11.1 Toegevoegde waarde
De nieuwe versie leidt niet tot veranderingen in de toegevoegde waarde van GeoPackage, ten opzichte van het Forum Advies van 9 oktober 2019. Aangetoond is dat GeoPackage voldoende toegevoegde waarde heeft als standaard. GeoPackage is beschikbaar als aanvulling op GML voor het downloaden van (geo-)bestanden. GeoPackage overlapt dus gedeeltelijk met GML. GeoPackage heeft ten opzichte van GML echter een meerwaarde door betere ondersteuning in software, een kleinere bestandsomvang en eenvoudigere toepassing. Met GeoPackage wordt het een stuk eenvoudiger om geo-informatie uit (geo)basisregistraties en andere landelijke voorzieningen te downloaden en te gebruiken in de eigen werk-processen. Bij GeoPackage blijft gelden dat de implementatielasten erg laag zijn, omdat het formaat gebaseerd is op het gangbare SQL*Lite.
11.2 Open standaardisatieproces
GeoPackage wordt beheerd door Open Geospatial Consortium (OGC), een non-profitorganisatie. De paragrafen 5.2.1, 5.2.2 en 5.2.3 van dit intakeadvies geven meer informatie over het open standaardisatieproces. Het specificatiedocument is kosteloos verkrijgbaar. Het intellectuele eigendomsrecht is onherroepelijk vrijgegeven. Documentatie over het ontwikkel- en beheerproces is vrij beschikbaar en toegankelijk. Belanghebbenden hebben inspraak op de procedures van OGC. Deze procedures zijn gepubliceerd. De ontwikkeling en het beheer van GeoPackage is op een open, onafhankelijke, toegankelijke, inzichtelijke, zorgvuldige en duurzame wijze ingericht. Het predicaat 'uitstekend beheer' is niet van toepassing op GeoPackage omdat deze standaard niet beheerd wordt door Geonovum. Er is adoptieondersteuning voor de standaard bij OGC, bij Stackoverflow, op het Nederlandse Geoforum (samenwerking van PDOK en OSGeo) en bij Geonovum.
11.3 Draagvlak
De versiewijziging beïnvloedt de beoordeling van dit criterium niet. De nieuwere versie van GeoPackage bevat vooral kleine aanscherpingen en zorgt daarmee niet voor problemen bij overgang. GeoPackage kan rekenen op voldoende draagvlak bij de overheid (bijvoorbeeld gemeenten, Kadaster, ministerie BZK) en marktpartijen. Het gebruik van deze standaard is al mogelijk door de ondersteuning ervan in GIS (Geografisch Informatie Systeem) software, die bij alle relevante organisaties gebruikt wordt voor het werken met geografische informatie.

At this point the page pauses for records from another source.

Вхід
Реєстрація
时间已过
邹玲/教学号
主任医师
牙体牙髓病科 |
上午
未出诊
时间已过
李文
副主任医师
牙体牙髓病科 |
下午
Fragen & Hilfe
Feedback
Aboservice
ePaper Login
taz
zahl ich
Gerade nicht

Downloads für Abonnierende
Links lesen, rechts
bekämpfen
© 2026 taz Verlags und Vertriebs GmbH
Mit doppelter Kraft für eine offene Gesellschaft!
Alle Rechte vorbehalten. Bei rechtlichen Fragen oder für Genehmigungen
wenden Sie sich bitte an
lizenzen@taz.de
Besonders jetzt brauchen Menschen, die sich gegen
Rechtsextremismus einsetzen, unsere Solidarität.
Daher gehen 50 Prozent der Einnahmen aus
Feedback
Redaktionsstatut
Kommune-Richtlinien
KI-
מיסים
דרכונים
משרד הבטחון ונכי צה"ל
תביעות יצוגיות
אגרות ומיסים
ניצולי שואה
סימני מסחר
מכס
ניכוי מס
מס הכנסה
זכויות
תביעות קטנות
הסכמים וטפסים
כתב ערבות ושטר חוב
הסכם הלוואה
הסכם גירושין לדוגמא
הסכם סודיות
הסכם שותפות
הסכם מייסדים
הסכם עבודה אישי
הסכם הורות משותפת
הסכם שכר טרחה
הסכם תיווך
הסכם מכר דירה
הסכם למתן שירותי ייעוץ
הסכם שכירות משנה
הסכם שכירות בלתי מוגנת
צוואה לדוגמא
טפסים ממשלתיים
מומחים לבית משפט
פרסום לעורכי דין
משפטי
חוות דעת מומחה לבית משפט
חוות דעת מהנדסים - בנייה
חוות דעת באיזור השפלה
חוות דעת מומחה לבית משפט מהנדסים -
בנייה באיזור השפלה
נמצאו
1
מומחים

11.4 Opname op de lijst bevordert adoptie
De versiewijziging is zodanig beperkt dat er geen specifieke adoptie-ondersteuning voorzien is voor de adoptie van versie 1.3.1. In zijn algemeenheid is bij het expertonderzoek in 2019 door de experts aangegeven dat opname op de lijst nodig is om verder gebruik te stimuleren en de drempel voor het gebruik te verlagen. Ook het gebruik bij incidentele uitwisseling tussen overheden krijgt hierdoor een ‘boost’. Ten opzichte van GML (onderdeel van de geclusterde registratie Geo-standaarden) is het bovendien belangrijk dat GeoPackage als aanvulling bij de set Geo-standaarden op de lijst komt te staan, gezien de eenvoudigere toepassing, betere adoptie en beperktere bestandsomvang.
12 Praktijkvoorbeeld
De standaard wordt gebruikt door overheden die geo-informatie willen aanbieden aan burgers, instellingen en bedrijven. Voorbeelden hiervan zijn de datasets van de BAG, de BGT en de Basisregistratie Ondergrond (BRO) die via PDOK en Dataregister van de Nederlandse Overheid worden aangeboden. Een andere use case is het aanbieden door overheidsinstanties van sets open data. Gemeenten bieden bijvoorbeeld GeoPackage bestanden aan met informatie over ligplaatsen en standplaatsen, wegen, groen, voetgangers- en fietsnetwerken, etc. Het CBS levert onder andere kerncijfers per postcodegebied in GeoPackage formaat. Het Waterschapshuis levert data over oppervlaktewateren in GeoPackage. Provincies bieden ook dergelijke open datasets als GeoPackage download aan; tevens verkennen zij het gebruik van GeoPackage bij het uitwisselen van geodata met opdrachtnemers.